I woke up on Mother’s Day at 6:45 a.m. to a symphony of sneezes well within my personal spray zone. My son went in for a kiss with a messy cold and completely covered me with boogies. Not to be outdone, my other kid chimed in with an ominous “I don’t feel good” an hour later. He threw up twice. This was all before 8:00 a.m.
Happy Mother’s Day to me!
My poor fiancé. He had done everything right: he braved several stores with two boisterous boys to handpick heartfelt gifts, served as referee on a joint art project, and encouraged them to express their feelings with homemade cards. (Did you know I am an awesome mom because I am “always at the grocery store?” F*ck yeah I am.) All this plus a trip to my happy place — Ogunquit, Maine —was planned.
Instead of taking our cliffside walk, combing the beach for seashells and indulging on our favorite contraband cheat food — ooey, gooey, frosting-filled donuts that adhere to my thighs on sight alone — we were stuck home. We divided and conquered — one kid to each parent — and snuck in some quick hugs in-between cold compresses, snot rags, and juice runs.

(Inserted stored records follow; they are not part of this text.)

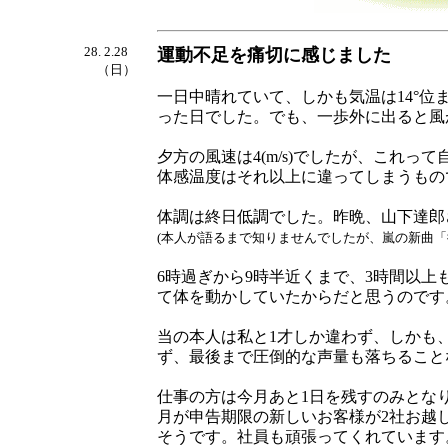
28. 2.28
運動不足を痛切に感じました
（日）
一日中晴れていて、しかも気温は14°
った日でした。でも、一歩外に出ると風
夕方の風速は4(m/s)でしたが、これ
体感温度はそれ以上に違ってしまうもの
体調は終日低調でした。昨晩、山下達郎
(本人が語るまで知りませんでしたが、嵐の新曲「
6時過ぎから9時半近くまで、3時間以
て体を動かしていたからだと思うのです
当の本人は私と1才しか違わず、しかも
ず、最後まで圧倒的な声量も落ちること
仕事の方は今月あと1日を残すのみとな
月が申告期限の新しいお客様が2社お越
そうです。社員も頑張ってくれています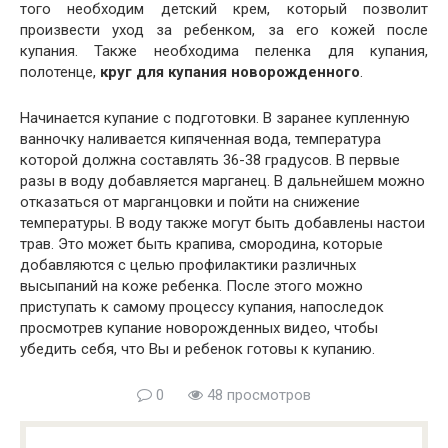
того необходим детский крем, который позволит
произвести уход за ребенком, за его кожей после
купания. Также необходима пеленка для купания,
полотенце,
круг для купания новорожденного
.
Начинается купание с подготовки. В заранее купленную
ванночку наливается кипяченная вода, температура
которой должна составлять 36-38 градусов. В первые
разы в воду добавляется марганец. В дальнейшем можно
отказаться от марганцовки и пойти на снижение
температуры. В воду также могут быть добавлены настои
трав. Это может быть крапива, смородина, которые
добавляются с целью профилактики различных
высыпаний на коже ребенка. После этого можно
приступать к самому процессу купания, напоследок
просмотрев купание новорожденных видео, чтобы
убедить себя, что Вы и ребенок готовы к купанию.
0
48 просмотров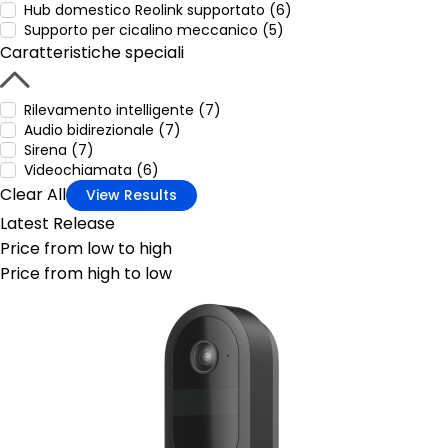
Hub domestico Reolink supportato (6)
Supporto per cicalino meccanico (5)
Caratteristiche speciali
Rilevamento intelligente (7)
Audio bidirezionale (7)
Sirena (7)
Videochiamata (6)
Clear All
View Results
Latest Release
Price from low to high
Price from high to low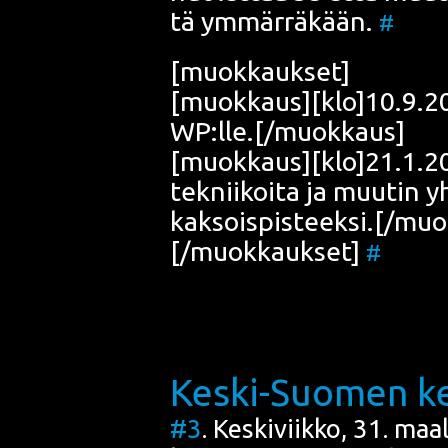
tä ymmär­rä­kään.
#
[muok­kauk­set]
[muokkaus][klo]10.9.200
WP:lle.[/muokkaus]
[muokkaus][klo]21.1.200
tek­nii­koi­ta ja muu­tin 
kaksoispisteeksi.[/mu
[/muokkaukset]
#
Keski-Suomen k
#3
. Keskiviikko, 31. ma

At about 3:00 p.m., I started getting antsy. My son and I were reminiscing about my mom, who we lost two years ago, and decided we needed to do something to honor her at that moment. Armed with resolve and plenty of tissues (for his nose and for my eyes), we went to the store to buy a Mother’s Day balloon to send her in Heaven. Everything available was ridiculously marked up — really, there’s nothing like capitalizing on Hallmark holidays … and they were enormous. I am talking $11.99 monstrosities that would knock a flock of seagulls on their asses on the way up. After convincing my son that bigger isn’t better (when it comes to balloons at least) and making the teenage girl behind the counter dig around for a reasonably sized balloon adorned with butterflies (the symbol of my mom’s life), we set off to do some good. To tend to the gaping holes in our hearts. To reach the woman we long for, the one we adore, the one who left us too soon … some way, somehow.

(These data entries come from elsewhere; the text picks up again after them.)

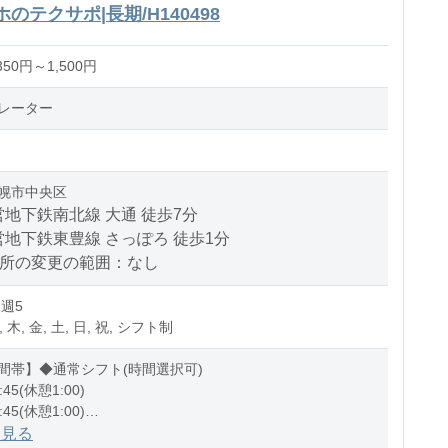
ホのテクサポ|長期/H140498
50円～1,500円
レーター
幌市中央区
地下鉄南北線 大通 徒歩7分
地下鉄東豊線 さっぽろ 徒歩1分
場所の変更の範囲：なし
 週5
, 木, 金, 土, 日, 祝, シフト制
間帯】◆通常シフト(時間選択可)
:45(休憩1:00)
:45(休憩1:00)
0:15(休憩1:00)
を見る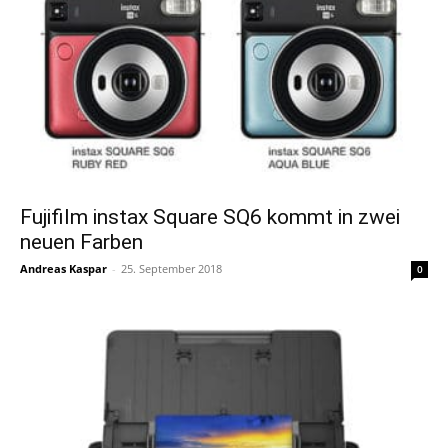
Fujifilm instax Square SQ6 kommt in zwei
neuen Farben
Andreas Kaspar
-
25. September 2018
0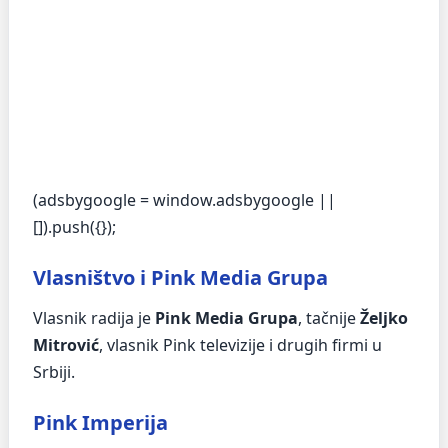
(adsbygoogle = window.adsbygoogle ||
[]).push({});
Vlasništvo i Pink Media Grupa
Vlasnik radija je
Pink Media Grupa
, tačnije
Željko
Mitrović
, vlasnik Pink televizije i drugih firmi u
Srbiji.
Pink Imperija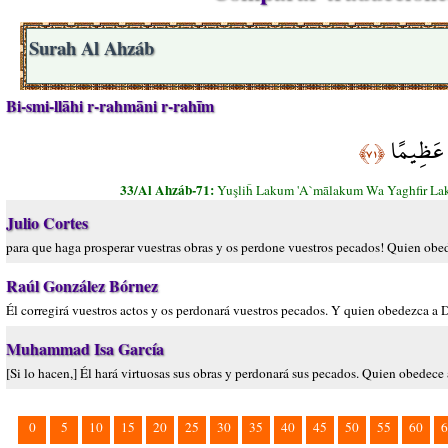
Surah Al Ahzáb
Bi-smi-llāhi r-rahmāni r-rahīm
ًا عَظِيمًا
﴿٧١﴾
33/Al Ahzáb-71:
Yuşliĥ Lakum 'A`mālakum Wa Yaghfir La
Julio Cortes
para que haga prosperar vuestras obras y os perdone vuestros pecados! Quien obe
Raúl González Bórnez
Él corregirá vuestros actos y os perdonará vuestros pecados. Y quien obedezca a 
Muhammad Isa García
[Si lo hacen,] Él hará virtuosas sus obras y perdonará sus pecados. Quien obedece
0
5
10
15
20
25
30
35
40
45
50
55
60
6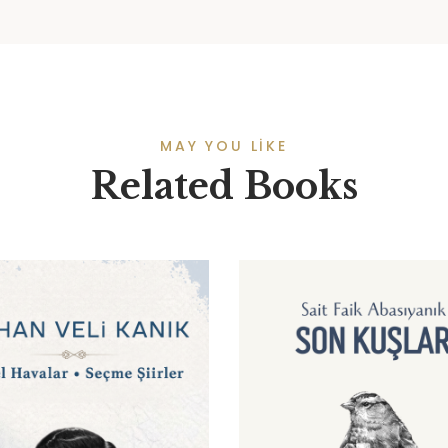
MAY YOU LIKE
Related Books
AVORIYE EKLE
FAVORIYE EKLE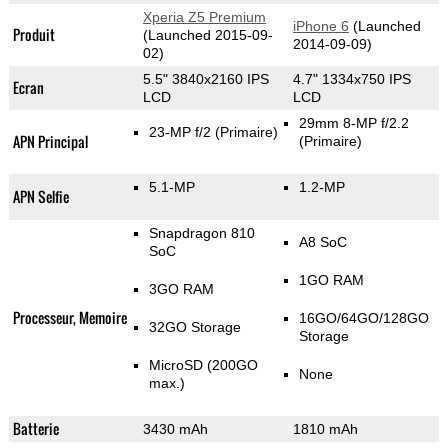
Xperia Z5 Premium
iPhone 6
(Launched
Produit
(Launched 2015-09-
2014-09-09)
02)
5.5" 3840x2160 IPS
4.7" 1334x750 IPS
Ecran
LCD
LCD
29mm 8-MP f/2.2
23-MP f/2
(Primaire)
APN Principal
(Primaire)
5.1-MP
1.2-MP
APN Selfie
Snapdragon 810
A8 SoC
SoC
1GO RAM
3GO RAM
Processeur, Memoire
16GO/64GO/128GO
32GO Storage
Storage
MicroSD (200GO
None
max.)
Batterie
3430 mAh
1810 mAh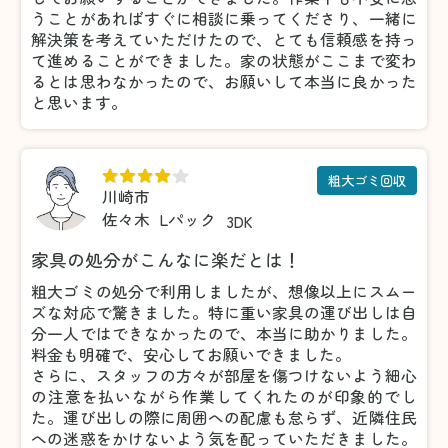
うことがあればすぐに相談に乗ってくださり、一緒に
解決策を考えていただけたので、とても信頼感を持っ
て進めることができました。家の状態がここまで変わ
るとは思わなかったので、お願いして本当に良かった
と思います。
粗大ゴミ回収
川崎市
佐々木
Lパック
3DK
家具の処分がこんなに楽だとは！
粗大ゴミの処分で利用しましたが、想像以上にスムー
ズな対応で驚きました。特に重い家具の運び出しは自
分一人ではできなかったので、本当に助かりました。
料金も明確で、安心してお願いできました。
さらに、スタッフの方々が部屋を傷つけないよう細心
の注意を払いながら作業してくれたのが印象的でし
た。運び出しの際に周囲への配慮も怠らず、近隣住民
への迷惑をかけないよう気を配っていただきました。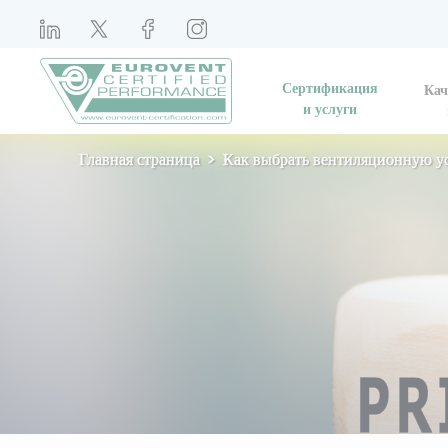
Сертификация
Кач
и услуги
Главная страница
Как выбрать вентиляционную у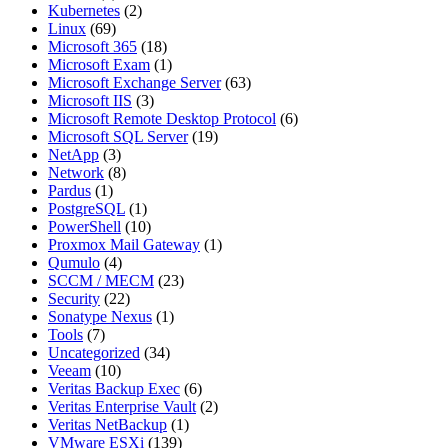
Kubernetes
(2)
Linux
(69)
Microsoft 365
(18)
Microsoft Exam
(1)
Microsoft Exchange Server
(63)
Microsoft IIS
(3)
Microsoft Remote Desktop Protocol
(6)
Microsoft SQL Server
(19)
NetApp
(3)
Network
(8)
Pardus
(1)
PostgreSQL
(1)
PowerShell
(10)
Proxmox Mail Gateway
(1)
Qumulo
(4)
SCCM / MECM
(23)
Security
(22)
Sonatype Nexus
(1)
Tools
(7)
Uncategorized
(34)
Veeam
(10)
Veritas Backup Exec
(6)
Veritas Enterprise Vault
(2)
Veritas NetBackup
(1)
VMware ESXi
(139)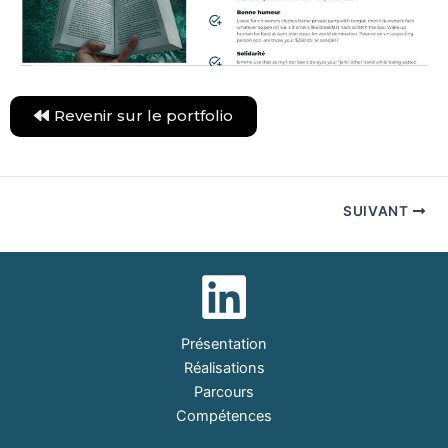
Revenir sur le portfolio
SUIVANT
Présentation
Réalisations
Parcours
Compétences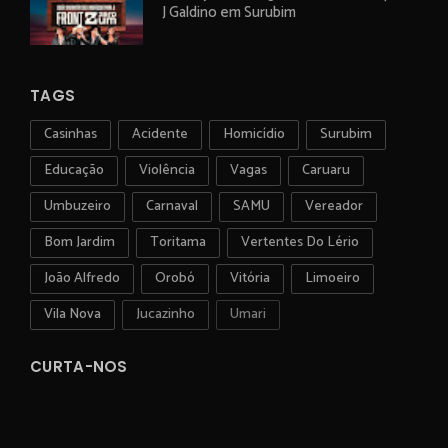
J Galdino em Surubim
TAGS
Casinhas
Acidente
Homicídio
Surubim
Educação
Violência
Vagas
Caruaru
Umbuzeiro
Carnaval
SAMU
Vereador
Bom Jardim
Toritama
Vertentes Do Lério
João Alfredo
Orobó
Vitória
Limoeiro
Vila Nova
Jucazinho
Umari
CURTA-NOS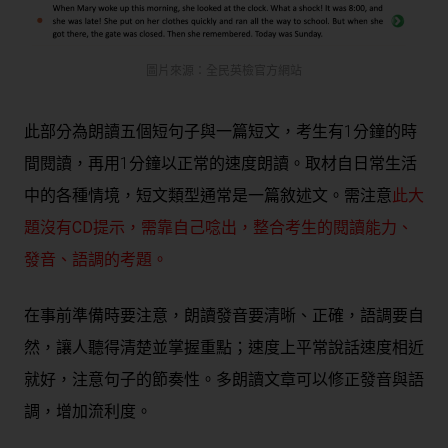
圖片來源：全民英檢官方網站
此部分為朗讀五個短句子與一篇短文，考生有1分鐘的時
間閱讀，再用1分鐘以正常的速度朗讀。取材自日常生活
中的各種情境，短文類型通常是一篇敘述文。需注意
此大
題沒有CD提示，需靠自己唸出，整合考生的閱讀能力、
發音、語調的考題。
在事前準備時要注意，朗讀發音要清晰、正確，語調要自
然，讓人聽得清楚並掌握重點；速度上平常說話速度相近
就好，注意句子的節奏性。多朗讀文章可以修正發音與語
調，增加流利度。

To be honest, I was silently patting myself on the back at that point. I successfully averted what could have been an epic meltdown about balloon size at the store. I showed some serious mom prowess right there, reasoning with a sometimes unreasonable 5-year-old. He was cool and collected when I put the old kibosh on not one, but two balloons he wanted to send to his beloved Mimi. He didn’t make me look like a chump on Mother’s Day — yes! — so I decided to reward him with a trip to the Starbucks drive thru. He’s my mini-me in some ways and loves the passionfruit tea lemonade.

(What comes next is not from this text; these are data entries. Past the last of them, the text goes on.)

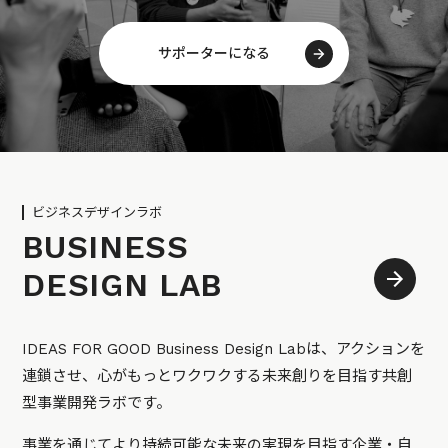
サポーターになる
ビジネスデザインラボ
BUSINESS
DESIGN LAB
IDEAS FOR GOOD Business Design Labは、アクションを
連鎖させ、心がもっとワクワクする未来創りを目指す共創
型事業開発ラボです。
事業を通じてより持続可能な未来の実現を目指す企業・自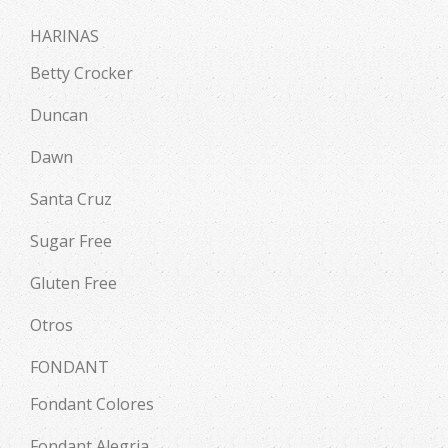
HARINAS
Betty Crocker
Duncan
Dawn
Santa Cruz
Sugar Free
Gluten Free
Otros
FONDANT
Fondant Colores
Fondant Alegria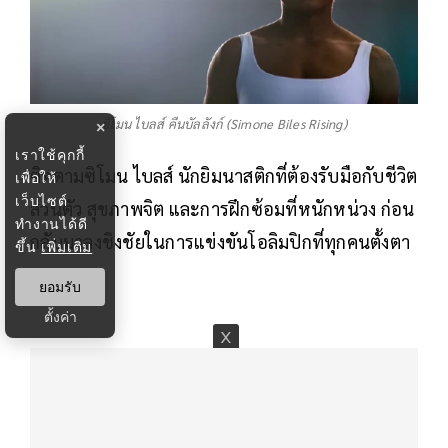
ซิโมน ไบลส์ คืนบัลลังก์ (Simone Biles Rising)
×
เราใช้คุกกี้
ติดตามซิโมน ไบลส์ นักยิมนาสติกที่ต้องรับมือกับชีวิต
เพื่อให้
เว็บไซต์
ส่วนตัว สุขภาพจิต และการฝึกซ้อมที่หนักหน่วง ก่อน
ทำงานได้ดี
กลับมาลงชิงชัยในการแข่งขันโอลิมปิกที่ทุกคนตั้งตา
ขึ้น
เพิ่มเติม
รอ
ยอมรับ
ตั้งค่า
RELATED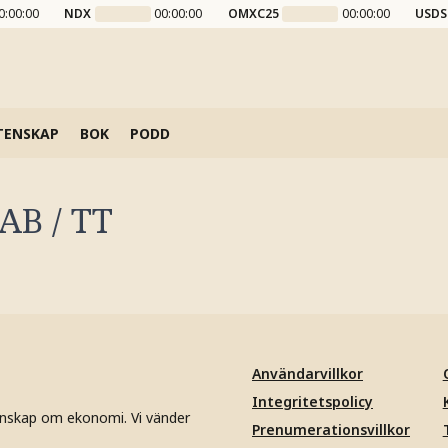
0:00:00
NDX
00:00:00
OMXC25
00:00:00
USDS
TENSKAP
BOK
PODD
AB / TT
Användarvillkor
Integritetspolicy
unskap om ekonomi. Vi vänder
Prenumerationsvillkor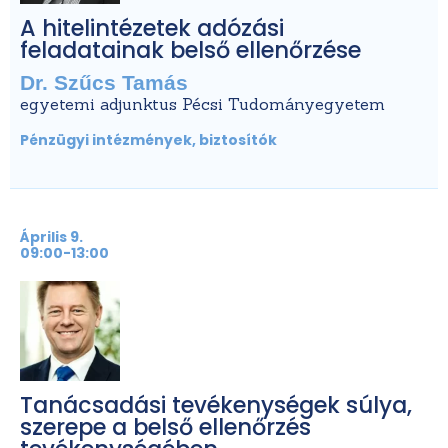
A hitelintézetek adózási
feladatainak belső ellenőrzése
Dr. Szűcs Tamás
egyetemi adjunktus Pécsi Tudományegyetem
Pénzügyi intézmények, biztosítók
Április 9.
09:00-13:00
Tanácsadási tevékenységek súlya,
szerepe a belső ellenőrzés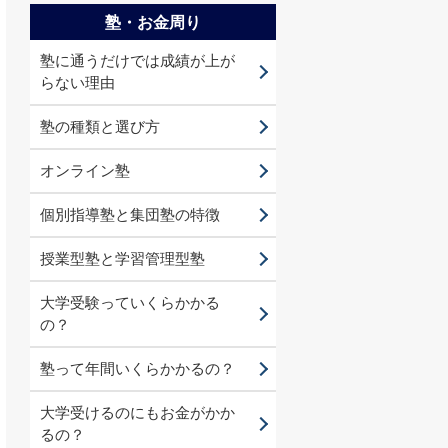
塾・お金周り
塾に通うだけでは成績が上が
らない理由
塾の種類と選び方
オンライン塾
個別指導塾と集団塾の特徴
授業型塾と学習管理型塾
大学受験っていくらかかる
の？
塾って年間いくらかかるの？
大学受けるのにもお金がかか
るの？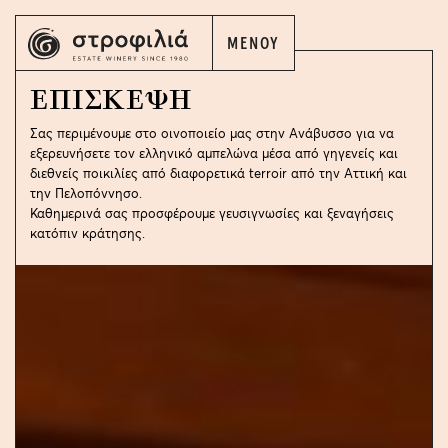
ΜΕΝΟΥ
ΕΛ
EN
ΕΠΙΣΚΕΨΗ
Σας περιμένουμε στο οινοποιείο μας στην Ανάβυσσο για να
εξερευνήσετε τον ελληνικό αμπελώνα μέσα από γηγενείς και
διεθνείς ποικιλίες από διαφορετικά terroir από την Αττική και
την Πελοπόννησο.
ΕΛ
EN
Καθημερινά σας προσφέρουμε γευσιγνωσίες και ξεναγήσεις
κατόπιν κράτησης.
Η ΣΤΡΟΦΙΛΙΑ
ΤΑ ΚΡΑΣΙΑ ΜΑΣ
ΟΙ ΑΜΠΕΛΩΝΕΣ ΜΑΣ
ΤΑ ΟΙΝΟΠΟΙΕΙΑ ΜΑΣ
Ο ΚΟΣΜΟΣ ΤΟΥ ΚΡΑΣΙΟΥ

We placed our order and started inching our way through the drive thru lane. All of a sudden, a car whizzes by on the passenger’s side of my car, trying to make a single lane a double, and hit me. Shocked (and pissed), I leapt out of the car to assess the damage. In my haste, the balloon escaped through the door. It did a little seductive dance on top of the roof, tormenting me, encouraging me to grab for it. There I was, jumping repeatedly for the balloon, yelling, “Oh my G-d! No! It can’t go up in the sky! We aren’t ready yet!” It was quite the scene. Even the guy who hit me tried to reach the elusive balloon string … but it flew to freedom. My son was visibly upset as he watched the balloon disappear into the clouds.
All of the emotions I had compartmentalized that day —the pain of being a motherless mother, of raising my child without his grandmother — came pouring out with that devastating balloon blow. I lost my mom and couldn’t even hold on to the freaking balloon I wanted to release in her memory. I had to stifle tears as I exchanged information with the guy so I didn’t look crazy for losing it over a scratched bumper and a balloon. But inside, I was back in the Intensive Care Unit on the night my mom died, helplessly watching her slip away.
My face must have been more telling than I thought it was because a woman came running up to me with a Starbucks gift card. She put two and two together when she saw my reaction to the balloon. “It was for your mom who died.” she said. “I am so sorry.” Her kindness made me bawl hot, cleansing tears … and inspired my son to shower me with love. I needed his affection, snot be damned. I don’t think the parking lot at Starbucks will ever be the same.
After I collected myself, we went back to the store for another balloon and made our way to the lake I grew up near to release it. My son wanted to be responsible. I stressed to him the importance of holding on tight. Clinging to the balloon, he made his way to the edge of the water. I grabbed my iPhone to take a photo. He looked so peaceful standing there.
Unbelievably, the balloon wiggled its way off the string and flew into a maze of bare branches. My son and I ran after it, Chariots of Fire style, and stood under the tree, saying things we wanted to say to mom/grammy Mimi. We talked fast … and then slower when we realized the balloon stayed in stunned silence, enveloped in the intricacy of the branches. “I miss you babysitting for me, Mimi,” my son cried, gripping the balloon string with white knuckles. “I miss everything about you, mommy, every minute of every day,” I added. We went on and on, unleashing our emotions to a captive “I love you Mom” balloon.
When we finished, as if on cue, the wind gently guided the balloon towards the sun. And, together, we watched it soar.